Stored records:
□ □ □

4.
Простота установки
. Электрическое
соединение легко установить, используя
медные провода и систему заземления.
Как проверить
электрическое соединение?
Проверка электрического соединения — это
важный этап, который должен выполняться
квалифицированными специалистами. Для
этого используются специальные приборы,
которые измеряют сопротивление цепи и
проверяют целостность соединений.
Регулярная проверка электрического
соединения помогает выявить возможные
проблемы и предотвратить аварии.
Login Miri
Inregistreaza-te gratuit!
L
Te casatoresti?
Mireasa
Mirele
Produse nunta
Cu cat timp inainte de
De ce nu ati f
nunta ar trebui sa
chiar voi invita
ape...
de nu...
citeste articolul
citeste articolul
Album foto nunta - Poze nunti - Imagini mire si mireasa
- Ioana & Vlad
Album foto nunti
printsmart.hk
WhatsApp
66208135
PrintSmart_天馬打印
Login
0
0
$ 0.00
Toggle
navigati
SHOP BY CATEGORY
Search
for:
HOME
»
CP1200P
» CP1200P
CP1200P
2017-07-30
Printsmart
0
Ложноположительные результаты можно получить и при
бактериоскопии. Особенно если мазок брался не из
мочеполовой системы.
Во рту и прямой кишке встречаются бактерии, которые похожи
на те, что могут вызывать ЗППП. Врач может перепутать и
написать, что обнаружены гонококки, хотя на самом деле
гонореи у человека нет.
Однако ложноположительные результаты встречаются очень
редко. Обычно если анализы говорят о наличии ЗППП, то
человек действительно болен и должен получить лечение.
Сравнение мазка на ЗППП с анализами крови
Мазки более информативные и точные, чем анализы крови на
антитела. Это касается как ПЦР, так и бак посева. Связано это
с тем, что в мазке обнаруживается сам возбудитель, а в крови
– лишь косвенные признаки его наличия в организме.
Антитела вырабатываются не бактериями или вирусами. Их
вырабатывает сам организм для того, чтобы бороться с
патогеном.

□ □ □

- _EXERCISE_: Please output exactly the lines between the one holding "nunta ar trebui sa" and the one holding "Мазки более информативные" in the records above, inclusive, and nothing more.

- _PROBLEM SOLUTION_:
nunta ar trebui sa
chiar voi invita
ape...
de nu...
citeste articolul
citeste articolul
Album foto nunta - Poze nunti - Imagini mire si mireasa
- Ioana & Vlad
Album foto nunti
printsmart.hk
WhatsApp
66208135
PrintSmart_天馬打印
Login
0
0
$ 0.00
Toggle
navigati
SHOP BY CATEGORY
Search
for:
HOME
»
CP1200P
» CP1200P
CP1200P
2017-07-30
Printsmart
0
Ложноположительные результаты можно получить и при
бактериоскопии. Особенно если мазок брался не из
мочеполовой системы.
Во рту и прямой кишке встречаются бактерии, которые похожи
на те, что могут вызывать ЗППП. Врач может перепутать и
написать, что обнаружены гонококки, хотя на самом деле
гонореи у человека нет.
Однако ложноположительные результаты встречаются очень
редко. Обычно если анализы говорят о наличии ЗППП, то
человек действительно болен и должен получить лечение.
Сравнение мазка на ЗППП с анализами крови
Мазки более информативные и точные, чем анализы крови на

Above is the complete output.